* PROVIDED MATERIAL:
----------------------------------------

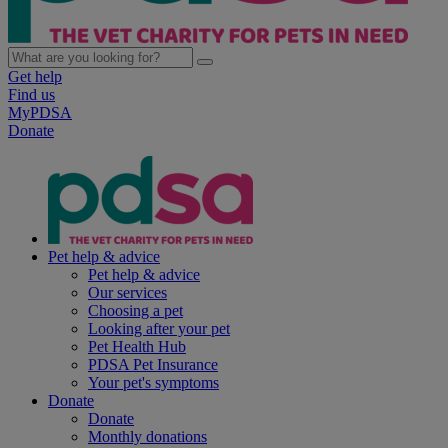
Get help
Find us
MyPDSA
Donate
Pet help & advice
Pet help & advice
Our services
Choosing a pet
Looking after your pet
Pet Health Hub
PDSA Pet Insurance
Your pet's symptoms
Donate
Donate
Monthly donations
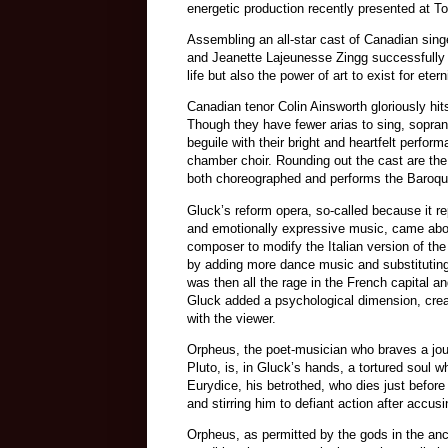
energetic production recently presented at To
Assembling an all-star cast of Canadian sing
and Jeanette Lajeunesse Zingg successfully
life but also the power of art to exist for et
Canadian tenor Colin Ainsworth gloriously hit
Though they have fewer arias to sing, sopran
beguile with their bright and heartfelt perfo
chamber choir. Rounding out the cast are th
both choreographed and performs the Baroqu
Gluck’s reform opera, so-called because it 
and emotionally expressive music, came abou
composer to modify the Italian version of the
by adding more dance music and substituting 
was then all the rage in the French capital a
Gluck added a psychological dimension, creat
with the viewer.
Orpheus, the poet-musician who braves a jour
Pluto, is, in Gluck’s hands, a tortured soul w
Eurydice, his betrothed, who dies just before 
and stirring him to defiant action after accusi
Orpheus, as permitted by the gods in the anc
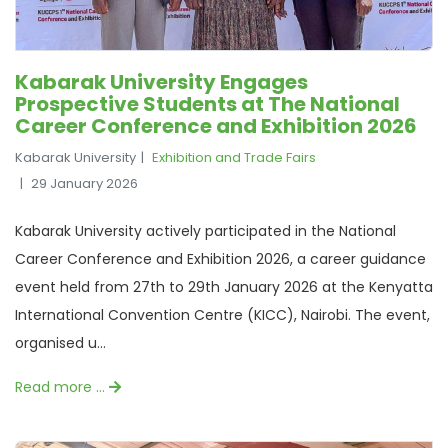
Kabarak University Engages
Prospective Students at The National
Career Conference and Exhibition 2026
Kabarak University
Exhibition and Trade Fairs
29 January 2026
Kabarak University actively participated in the National
Career Conference and Exhibition 2026, a career guidance
event held from 27th to 29th January 2026 at the Kenyatta
International Convention Centre (KICC), Nairobi. The event,
organised u...
Read more …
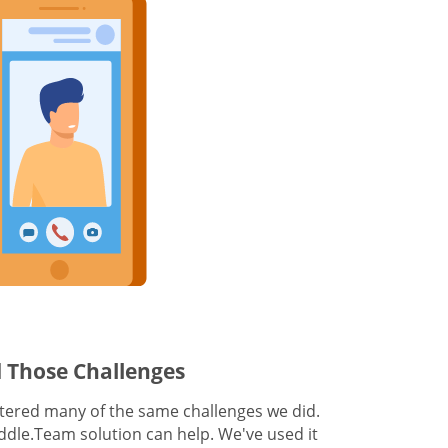
 Those Challenges
ered many of the same challenges we did.
dle.Team solution can help. We've used it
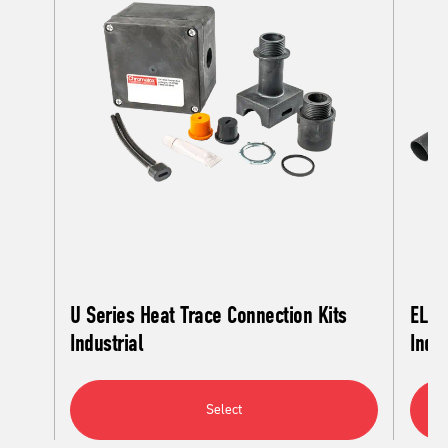
U Series Heat Trace Connection Kits
EL S
Industrial
Indus
Select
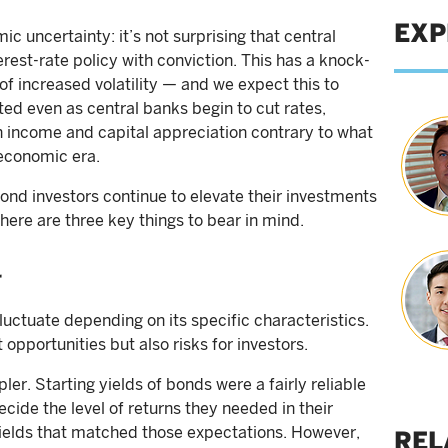
EXP
c uncertainty: it’s not surprising that central
erest-rate policy with conviction. This has a knock-
 of increased volatility — and we expect this to
ted even as central banks begin to cut rates,
h income and capital appreciation contrary to what
economic era.
ond investors continue to elevate their investments
here are three key things to bear in mind.
r
fluctuate depending on its specific characteristics.
t opportunities but also risks for investors.
er. Starting yields of bonds were a fairly reliable
ecide the level of returns they needed in their
 yields that matched those expectations. However,
REL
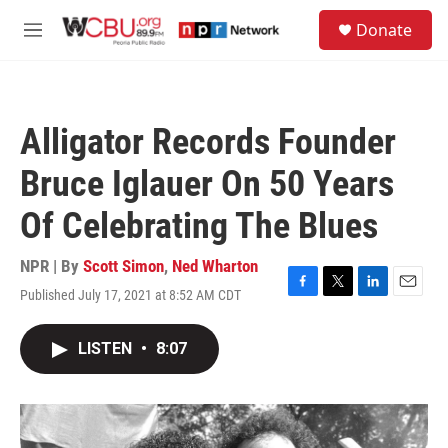
Skip to main content
S
Donate
e
M
a
e
r
n
c
u
h
Alligator Records Founder
u
e
Bruce Iglauer On 50 Years
r
y
Of Celebrating The Blues
NPR | By
Scott Simon
,
Ned Wharton
Published July 17, 2021 at 8:52 AM CDT
F
T
L
E
a
w
i
m
c
i
n
a
LISTEN
•
8:07
e
t
k
i
b
t
e
l
o
e
d
o
r
I
k
n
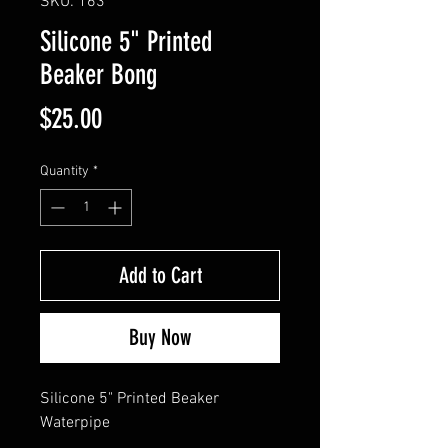
SKU: 163
Silicone 5" Printed
Beaker Bong
Price
$25.00
Quantity
*
Add to Cart
Buy Now
Silicone 5" Printed Beaker 
Waterpipe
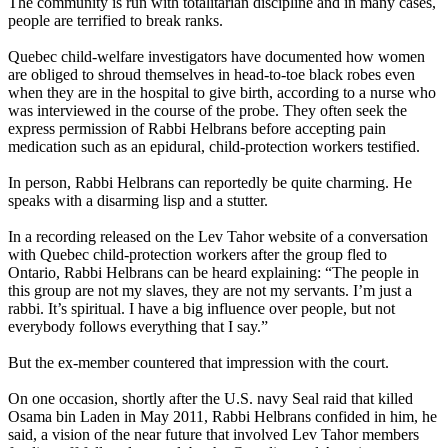
The community is run with totalitarian discipline and in many cases,
people are terrified to break ranks.
Quebec child-welfare investigators have documented how women
are obliged to shroud themselves in head-to-toe black robes even
when they are in the hospital to give birth, according to a nurse who
was interviewed in the course of the probe. They often seek the
express permission of Rabbi Helbrans before accepting pain
medication such as an epidural, child-protection workers testified.
In person, Rabbi Helbrans can reportedly be quite charming. He
speaks with a disarming lisp and a stutter.
In a recording released on the
Lev
Tahor
website of a conversation
with Quebec child-protection workers after the group fled to
Ontario, Rabbi Helbrans can be heard explaining: “The people in
this group are not my slaves, they are not my servants. I’m just a
rabbi. It’s spiritual. I have a big influence over people, but not
everybody follows everything that I say.”
But the ex-member countered that impression with the court.
On one occasion, shortly after the U.S. navy Seal raid that killed
Osama bin Laden in May 2011, Rabbi Helbrans confided in him, he
said, a vision of the near future that involved
Lev
Tahor
members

----------------------------------------

* ACTIVITY:
Going through the material above, tally the lines holding "Kabarak" and give the number alone.

* ANSWER TO THE PROBLEM:
3